Microwave dog meat offered in South Korea

Dog meat lovers in South Korea can now find the delicacy ready wrapped for the microwave.

Dog meat lovers in South Korea can now find the delicacy ready wrapped for the microwave.

And the Seoul restaurant owner who set up the delivery service says business is brisk.

‘‘Our purpose is to provide to patients in hospitals and other people who want dog meat but do not have access to it,’’ Yang Sun-ja said today.

Since starting the operation in June, he said he has taken an average of 100 orders a day.

The dog meat, which costs €11.90 for each plastic container, is ready to serve after about four minutes in a microwave.

About three million of South Korea’s 47 million people are believed to eat dog meat, and there are an estimated 6,000 dog meat restaurants across the country.
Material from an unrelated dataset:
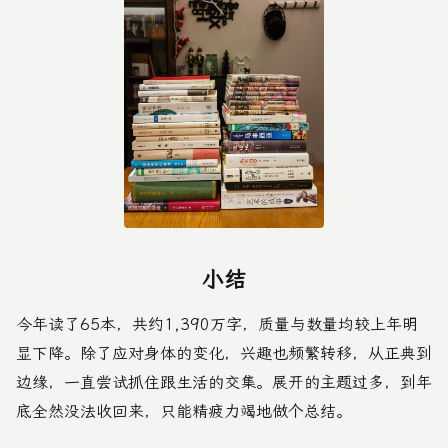
小结
今年读了65本，共约1,390万字，质量与数量均较上年明
显下降。除了应对身体的变化，兴趣也频繁转移，从正典到
边缘，一直尝试抓住跟生活的交集。展开的主题过多，到年
底全然没法收回来，只能精疲力竭地做个总结。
International animal rights groups call the practice barbaric, but South Korea ignored a call to ban dog meat sales during the football World Cup in June.

South Korea has no law governing the sale of dog meat. Concerned about its image, the nation temporarily closed dog meat restaurants in Seoul during the 1988 Summer Olympics.

It cited a law that bans sales of ‘‘unsightly food’’. But many Koreans consider criticism of the practice a slight to their national pride.

South Koreans slaughter only so-called ‘‘meat dogs’’ that are bred for eating, rather than as pets.